For illustration, let's say we have 1000 shares of a stock that trades at $50. We want to extract $2,000 cashflow. A market crash declines all shares by 50%, and then shares rebound by doubling in price.

*******************************************
Dividends, $2/share dividend = $2,000 dividend
*******************************************

You start with 1000 shares at $50. The market crashes and now you have 1000 shares at $25. Now it's dividend time. You get the $2,000 cash and the share price _automatically_ declines to $23 reflecting the value removed from the company. (Yes this absolutely happens, once you remove daily noise... it's a stock market law).

Notice the total value you have at this moment. $2,000 cash + (1000 shares x $23) = $25,000 total value

The market rebounds, the shares double in price and now the shares are 2 x $23 = $46. Your ending stock value is $46,000

*******************************************
Selling shares method to achieve $2,000 cash
*******************************************

You start with 1000 shares at $50. The market crashes and now you have 1000 shares at $25. To raise $2,000 cash you sell 80 shares at $25. Now you're down to 920 shares.

Notice the total value you have at this moment. $2,000 cash + (920 shares x $25) = $25,000 total value ... the same as in the dividend case

The market rebounds, the shares double in price and now the shares are 2 x $25 = $50. Your ending stock value is 920 shares x $50 = $46,000

~ Do you see? ~

The dividend makes absolutely no difference. It is a total illusion. It does not make any difference that you sell during a depressed time at the market. *The dividend causes equivalent damage to selling shares when depressed, because it knocks value off the share price while it's depressed and thus the shares can never recover to their full previous value.*

Selling shares is identical to the dividend method. Both remove value from a company's shares.


----------



## james4beach (Nov 15, 2012)

peterk said:


> Ah, my other main beef with dividend investors. Every single person squirms and balks at the thought of selling stocks during a market downturn for income. But dividend investors are all too happy to continue withdrawing their stable or growing dividends angst free during good times and bad. This is nonsense. Drawing on your dividend income during market downturns is JUST as bad as selling stock during a downturn.
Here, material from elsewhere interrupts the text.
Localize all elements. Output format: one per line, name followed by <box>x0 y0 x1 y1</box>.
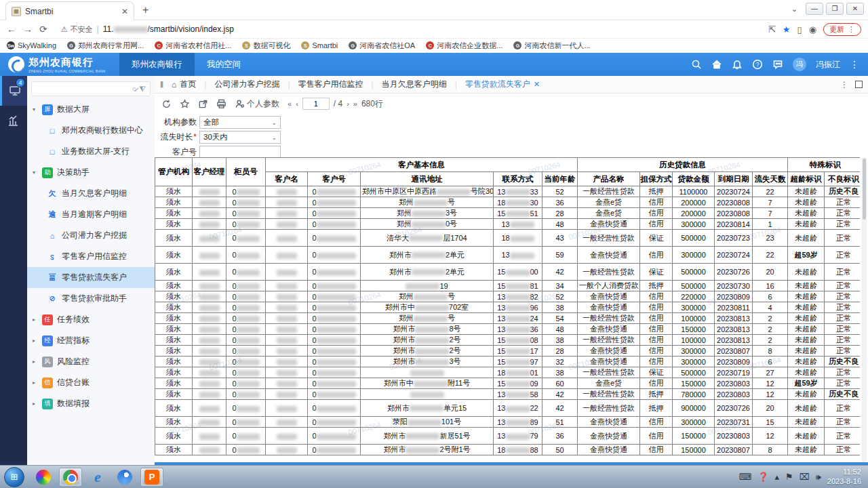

Right, as I proved in my last post.

I would argue that the selling-shares method (which Buffett also endorses by the way) is superior to dividends in this respect. It gives you the power to "suspend" your own dividend. During rough years of the stock market, you can simply sell fewer shares and reduce your cash extraction. You cannot do this with dividends since dividends happen automatically, and force you to remove value from the company.
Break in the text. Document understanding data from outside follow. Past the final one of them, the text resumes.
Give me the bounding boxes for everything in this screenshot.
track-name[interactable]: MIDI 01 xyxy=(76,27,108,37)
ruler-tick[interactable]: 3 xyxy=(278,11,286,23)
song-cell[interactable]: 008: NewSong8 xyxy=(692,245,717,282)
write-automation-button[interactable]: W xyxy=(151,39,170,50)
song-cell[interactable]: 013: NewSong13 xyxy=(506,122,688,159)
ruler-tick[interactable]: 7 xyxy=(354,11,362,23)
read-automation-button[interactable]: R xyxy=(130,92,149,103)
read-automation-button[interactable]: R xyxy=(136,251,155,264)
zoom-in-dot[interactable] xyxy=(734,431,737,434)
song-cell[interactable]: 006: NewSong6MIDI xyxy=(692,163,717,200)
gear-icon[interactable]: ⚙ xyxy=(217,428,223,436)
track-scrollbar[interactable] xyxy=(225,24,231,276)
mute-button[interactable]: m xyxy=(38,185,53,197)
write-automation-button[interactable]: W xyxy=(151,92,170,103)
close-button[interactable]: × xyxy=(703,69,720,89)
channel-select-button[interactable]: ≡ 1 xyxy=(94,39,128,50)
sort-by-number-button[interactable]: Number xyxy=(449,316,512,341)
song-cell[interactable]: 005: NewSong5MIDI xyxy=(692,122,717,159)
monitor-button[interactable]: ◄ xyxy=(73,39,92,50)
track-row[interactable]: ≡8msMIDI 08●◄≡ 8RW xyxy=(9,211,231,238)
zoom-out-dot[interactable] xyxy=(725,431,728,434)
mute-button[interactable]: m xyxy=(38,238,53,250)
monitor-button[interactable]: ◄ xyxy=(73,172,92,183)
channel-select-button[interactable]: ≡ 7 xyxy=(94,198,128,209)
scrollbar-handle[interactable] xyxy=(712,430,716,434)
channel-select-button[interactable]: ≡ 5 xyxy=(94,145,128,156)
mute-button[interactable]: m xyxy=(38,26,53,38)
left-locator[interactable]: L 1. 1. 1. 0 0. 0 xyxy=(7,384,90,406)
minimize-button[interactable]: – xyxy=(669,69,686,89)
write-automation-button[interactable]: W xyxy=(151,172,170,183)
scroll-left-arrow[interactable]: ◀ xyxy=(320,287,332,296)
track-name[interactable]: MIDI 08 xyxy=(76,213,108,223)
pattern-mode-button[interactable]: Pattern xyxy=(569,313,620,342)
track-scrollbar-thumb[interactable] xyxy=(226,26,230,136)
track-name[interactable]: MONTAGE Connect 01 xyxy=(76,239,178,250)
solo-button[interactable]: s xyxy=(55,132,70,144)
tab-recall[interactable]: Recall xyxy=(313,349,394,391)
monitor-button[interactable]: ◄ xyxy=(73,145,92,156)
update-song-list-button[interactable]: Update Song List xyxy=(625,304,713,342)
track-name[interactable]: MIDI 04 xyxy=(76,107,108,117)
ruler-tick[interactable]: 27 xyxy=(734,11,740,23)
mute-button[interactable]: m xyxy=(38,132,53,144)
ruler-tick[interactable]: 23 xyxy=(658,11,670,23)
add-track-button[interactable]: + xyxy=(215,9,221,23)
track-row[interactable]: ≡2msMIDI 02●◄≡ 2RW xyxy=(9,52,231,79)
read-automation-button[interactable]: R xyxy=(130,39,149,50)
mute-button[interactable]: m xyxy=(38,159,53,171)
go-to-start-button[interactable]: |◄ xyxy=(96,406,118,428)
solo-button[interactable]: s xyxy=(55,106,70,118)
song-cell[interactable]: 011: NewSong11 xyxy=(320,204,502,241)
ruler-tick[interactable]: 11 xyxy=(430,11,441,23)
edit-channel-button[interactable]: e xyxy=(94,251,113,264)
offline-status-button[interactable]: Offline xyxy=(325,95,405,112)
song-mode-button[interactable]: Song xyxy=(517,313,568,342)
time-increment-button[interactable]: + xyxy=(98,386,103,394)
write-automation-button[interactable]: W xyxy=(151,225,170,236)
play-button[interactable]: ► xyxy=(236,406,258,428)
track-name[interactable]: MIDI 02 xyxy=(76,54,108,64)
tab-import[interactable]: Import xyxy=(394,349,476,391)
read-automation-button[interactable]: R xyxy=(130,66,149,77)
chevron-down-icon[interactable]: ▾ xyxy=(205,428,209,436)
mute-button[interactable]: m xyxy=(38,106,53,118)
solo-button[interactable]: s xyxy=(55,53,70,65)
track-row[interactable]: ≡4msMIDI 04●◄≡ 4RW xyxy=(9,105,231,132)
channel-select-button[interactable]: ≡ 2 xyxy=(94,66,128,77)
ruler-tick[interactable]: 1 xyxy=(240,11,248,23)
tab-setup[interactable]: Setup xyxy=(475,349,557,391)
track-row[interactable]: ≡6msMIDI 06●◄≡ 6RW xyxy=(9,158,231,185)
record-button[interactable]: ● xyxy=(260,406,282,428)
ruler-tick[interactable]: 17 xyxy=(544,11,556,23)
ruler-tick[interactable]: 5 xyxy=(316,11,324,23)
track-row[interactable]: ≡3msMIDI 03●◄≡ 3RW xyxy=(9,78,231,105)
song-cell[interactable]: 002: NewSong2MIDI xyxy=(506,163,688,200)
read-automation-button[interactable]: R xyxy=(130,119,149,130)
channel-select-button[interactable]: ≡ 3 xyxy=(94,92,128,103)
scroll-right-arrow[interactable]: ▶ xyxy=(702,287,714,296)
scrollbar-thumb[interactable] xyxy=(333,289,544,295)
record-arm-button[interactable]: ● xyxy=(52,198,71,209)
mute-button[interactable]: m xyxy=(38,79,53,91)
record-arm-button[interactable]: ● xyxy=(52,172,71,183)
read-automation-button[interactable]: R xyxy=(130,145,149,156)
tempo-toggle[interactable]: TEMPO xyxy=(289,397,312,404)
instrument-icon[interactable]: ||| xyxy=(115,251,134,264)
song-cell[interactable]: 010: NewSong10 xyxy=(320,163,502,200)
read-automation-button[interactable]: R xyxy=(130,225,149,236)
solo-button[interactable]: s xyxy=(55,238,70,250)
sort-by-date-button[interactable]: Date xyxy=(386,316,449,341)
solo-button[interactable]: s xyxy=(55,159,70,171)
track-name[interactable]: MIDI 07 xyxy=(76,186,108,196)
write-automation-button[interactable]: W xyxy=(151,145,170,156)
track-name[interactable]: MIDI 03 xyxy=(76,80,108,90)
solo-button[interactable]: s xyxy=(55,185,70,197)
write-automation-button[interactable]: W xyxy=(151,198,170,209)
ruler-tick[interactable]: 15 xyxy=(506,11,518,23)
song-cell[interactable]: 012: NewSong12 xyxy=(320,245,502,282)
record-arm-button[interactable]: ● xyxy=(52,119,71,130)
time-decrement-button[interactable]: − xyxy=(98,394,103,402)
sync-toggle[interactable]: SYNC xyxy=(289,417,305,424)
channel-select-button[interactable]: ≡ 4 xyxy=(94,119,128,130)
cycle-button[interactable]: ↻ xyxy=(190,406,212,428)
Similarly if you want more cashflow, you can just boost your sell-off method during good years and extract more at high values. Great flexibility.

The overall point I'm trying to make is that dividends don't matter and just using XIU, XIC or ZCN as your primary retirement holding is probably the best plan. The mix of dividends and selling off shares gives you all the cashflow you need. "Dividend paying stocks" or ETFs do not offer you any advantage at all: not safety, not crash protection, not cashflow reliability, not capital preservation.


----------



## donald (Apr 18, 2011)

I dunno
dividend centered etf's seem to hold up a lot better than non div companies in downdrafts(don't you notice that?)
There range is a lot tight(you might not get the big gains when the course changes but it operates this way on both sides)
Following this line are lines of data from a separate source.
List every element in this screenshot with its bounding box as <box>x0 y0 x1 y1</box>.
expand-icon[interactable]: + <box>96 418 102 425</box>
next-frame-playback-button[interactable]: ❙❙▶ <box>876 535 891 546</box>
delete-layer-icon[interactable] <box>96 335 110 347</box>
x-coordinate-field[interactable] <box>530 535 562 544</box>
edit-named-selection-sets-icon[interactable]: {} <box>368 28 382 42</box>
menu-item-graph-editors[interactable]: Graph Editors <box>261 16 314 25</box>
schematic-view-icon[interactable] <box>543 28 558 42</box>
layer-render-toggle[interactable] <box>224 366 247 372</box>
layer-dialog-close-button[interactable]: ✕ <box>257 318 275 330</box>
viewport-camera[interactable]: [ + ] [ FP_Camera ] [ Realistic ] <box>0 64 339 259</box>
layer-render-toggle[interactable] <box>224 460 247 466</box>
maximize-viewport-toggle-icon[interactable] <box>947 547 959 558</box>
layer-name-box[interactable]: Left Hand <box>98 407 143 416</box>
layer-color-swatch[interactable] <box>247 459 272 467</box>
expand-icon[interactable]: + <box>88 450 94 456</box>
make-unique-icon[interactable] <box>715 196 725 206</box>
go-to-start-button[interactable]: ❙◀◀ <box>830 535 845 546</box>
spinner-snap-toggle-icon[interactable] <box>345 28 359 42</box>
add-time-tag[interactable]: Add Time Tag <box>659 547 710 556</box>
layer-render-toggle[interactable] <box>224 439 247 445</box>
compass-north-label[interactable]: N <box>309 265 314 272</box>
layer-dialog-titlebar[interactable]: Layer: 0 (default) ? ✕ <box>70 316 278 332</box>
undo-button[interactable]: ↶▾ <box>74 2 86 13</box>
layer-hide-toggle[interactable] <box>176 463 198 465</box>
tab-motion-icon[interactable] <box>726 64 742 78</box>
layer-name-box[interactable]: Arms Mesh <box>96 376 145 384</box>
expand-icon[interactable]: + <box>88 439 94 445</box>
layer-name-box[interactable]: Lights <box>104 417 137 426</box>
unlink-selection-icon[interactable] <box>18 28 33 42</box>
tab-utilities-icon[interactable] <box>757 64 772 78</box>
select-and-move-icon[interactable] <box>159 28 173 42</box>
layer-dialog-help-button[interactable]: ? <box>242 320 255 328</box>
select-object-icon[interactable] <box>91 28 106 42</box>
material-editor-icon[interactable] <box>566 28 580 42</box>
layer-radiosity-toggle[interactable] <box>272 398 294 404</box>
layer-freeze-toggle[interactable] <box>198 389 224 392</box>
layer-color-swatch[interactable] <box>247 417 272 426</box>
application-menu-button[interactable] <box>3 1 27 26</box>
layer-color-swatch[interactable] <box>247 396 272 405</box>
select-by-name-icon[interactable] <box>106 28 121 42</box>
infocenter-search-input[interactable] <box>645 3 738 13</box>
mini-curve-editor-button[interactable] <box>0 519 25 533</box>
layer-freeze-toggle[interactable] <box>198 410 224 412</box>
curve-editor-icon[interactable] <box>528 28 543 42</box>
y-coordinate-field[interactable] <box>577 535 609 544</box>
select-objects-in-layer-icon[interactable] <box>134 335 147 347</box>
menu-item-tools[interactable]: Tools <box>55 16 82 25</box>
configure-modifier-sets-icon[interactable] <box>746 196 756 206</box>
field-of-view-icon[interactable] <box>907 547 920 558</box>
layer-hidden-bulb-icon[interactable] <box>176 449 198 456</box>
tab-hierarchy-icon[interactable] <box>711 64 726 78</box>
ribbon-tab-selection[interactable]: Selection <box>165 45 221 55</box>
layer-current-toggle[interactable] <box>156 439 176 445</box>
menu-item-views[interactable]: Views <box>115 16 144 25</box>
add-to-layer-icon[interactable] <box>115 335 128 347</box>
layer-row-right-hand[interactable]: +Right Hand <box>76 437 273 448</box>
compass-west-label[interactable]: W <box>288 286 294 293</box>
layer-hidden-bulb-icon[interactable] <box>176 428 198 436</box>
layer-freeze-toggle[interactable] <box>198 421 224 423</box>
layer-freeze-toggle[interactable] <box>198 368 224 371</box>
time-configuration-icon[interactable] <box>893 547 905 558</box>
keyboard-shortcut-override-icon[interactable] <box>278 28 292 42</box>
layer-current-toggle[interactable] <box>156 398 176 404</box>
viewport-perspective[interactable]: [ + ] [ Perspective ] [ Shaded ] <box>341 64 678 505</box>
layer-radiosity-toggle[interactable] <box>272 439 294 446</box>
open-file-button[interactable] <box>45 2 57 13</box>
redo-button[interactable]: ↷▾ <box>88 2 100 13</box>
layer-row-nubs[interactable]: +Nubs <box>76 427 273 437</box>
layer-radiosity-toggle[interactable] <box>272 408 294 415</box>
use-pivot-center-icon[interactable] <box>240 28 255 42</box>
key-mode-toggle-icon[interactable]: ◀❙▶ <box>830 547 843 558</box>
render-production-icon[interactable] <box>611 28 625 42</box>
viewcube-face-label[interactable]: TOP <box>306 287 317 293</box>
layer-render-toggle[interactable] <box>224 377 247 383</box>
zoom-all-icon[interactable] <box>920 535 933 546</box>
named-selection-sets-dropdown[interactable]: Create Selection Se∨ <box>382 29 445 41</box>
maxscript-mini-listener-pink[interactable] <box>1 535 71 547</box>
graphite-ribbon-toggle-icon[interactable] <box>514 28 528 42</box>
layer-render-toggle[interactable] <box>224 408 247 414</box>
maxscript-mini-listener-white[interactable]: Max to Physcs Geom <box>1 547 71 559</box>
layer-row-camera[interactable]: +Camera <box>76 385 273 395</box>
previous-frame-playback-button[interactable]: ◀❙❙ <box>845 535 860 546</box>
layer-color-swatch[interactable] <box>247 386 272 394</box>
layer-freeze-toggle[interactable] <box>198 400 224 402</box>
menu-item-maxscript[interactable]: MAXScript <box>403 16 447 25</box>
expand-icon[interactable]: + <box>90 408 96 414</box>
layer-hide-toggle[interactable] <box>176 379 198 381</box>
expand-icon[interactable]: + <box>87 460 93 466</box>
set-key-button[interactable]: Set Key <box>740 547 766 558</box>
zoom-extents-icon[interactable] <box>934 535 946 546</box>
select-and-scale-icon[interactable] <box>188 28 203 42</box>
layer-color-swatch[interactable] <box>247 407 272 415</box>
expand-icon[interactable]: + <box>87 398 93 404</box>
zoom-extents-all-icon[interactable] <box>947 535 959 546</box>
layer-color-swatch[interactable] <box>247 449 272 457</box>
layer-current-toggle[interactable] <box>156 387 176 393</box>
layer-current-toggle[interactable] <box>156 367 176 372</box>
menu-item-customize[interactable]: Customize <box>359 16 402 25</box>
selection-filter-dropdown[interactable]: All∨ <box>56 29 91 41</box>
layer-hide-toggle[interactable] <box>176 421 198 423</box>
Maybe there is no advantage but.......people pay up because of this imo
Humans are wired to have as much comfort as they can get in life
a company that has paid a dividend for 100 yrs---that is up there with a nice wood burning fire roaring on a cold winters days with a nice cup of coffee in your hand looking out your window as the blizzard rages and taking on the beautiful winter scene that looks like a pictures lol
You rub your hands together and go ahha,she is cold but 'were' okay here
Have you ever took a look at Ishares or blackrock or whoever
You could spend a life time looking at all their different div funds(head will spin-they are mostly all the same ironically)
THey wouldn't pump these out if there wasn't a need
advisors are the world must be demanding for them.


----------



## My Own Advisor (Sep 24, 2012)

James4, would you buy an apartment building without any tenants to rent it to? I wouldn't. Dividends are like tenants in an apartment building and because they are part of total return, so they do matter. I would agree with you there is nothing magical about them, it's just a different way companies return profits to shareholders; for some companies a regular way I might add.


----------



## Eclectic12 (Oct 20, 2010)

james4beach said:


> ... I'll illustrate this effect of why the dividends and selling-share method are identical, even if you sell during a depressed market.
> 
> ~ Illustration ~
> 
> ...


Trouble is ... the dividend shares did not stop at a double and there is no comparable stock to confirm that the same time one was at $46 the other was at $50.

Or to throw a wrinkle observed in the 2008/2009 drop ... how do we confirm that the non-dividend stock did more than a double where the dividends paid increased?


It sounds great in theory but then again, there are lots of theories like the efficient market theory where market behaviour observed does not line up 100% of the time, as claimed.


Cheers


----------



## Eclectic12 (Oct 20, 2010)

james4beach said:


> I would argue that the selling-shares method (which Buffett also endorses by the way) is superior to dividends in this respect.
> It gives you the power to "suspend" your own dividend. During rough years of the stock market, *you can simply sell fewer shares* and reduce your cash extraction.


Assuming one has other means of providing the income to live ... sure. I'm not sure everyone fits this or wants to spend the time required.



james4beach said:


> You cannot do this with dividends since dividends happen automatically, and force you to remove value from the company.


Odd ... when an earlier post said the following, it did not seem so cut and dried that there was only one choice.


> Drawing on your dividend income during market downturns is JUST as bad as selling stock during a downturn. All efforts should be made to conserve cash, spend other sources of cash/fixed income, and *reinvest dividends* as much as possible during a downturn.





james4beach said:


> The overall point I'm trying to make is that dividends don't matter and just using XIU, XIC or ZCN as your primary retirement holding is probably the best plan ...
> "Dividend paying stocks" or ETFs do not offer you any advantage at all: not safety, not crash protection, not cashflow reliability, not capital preservation.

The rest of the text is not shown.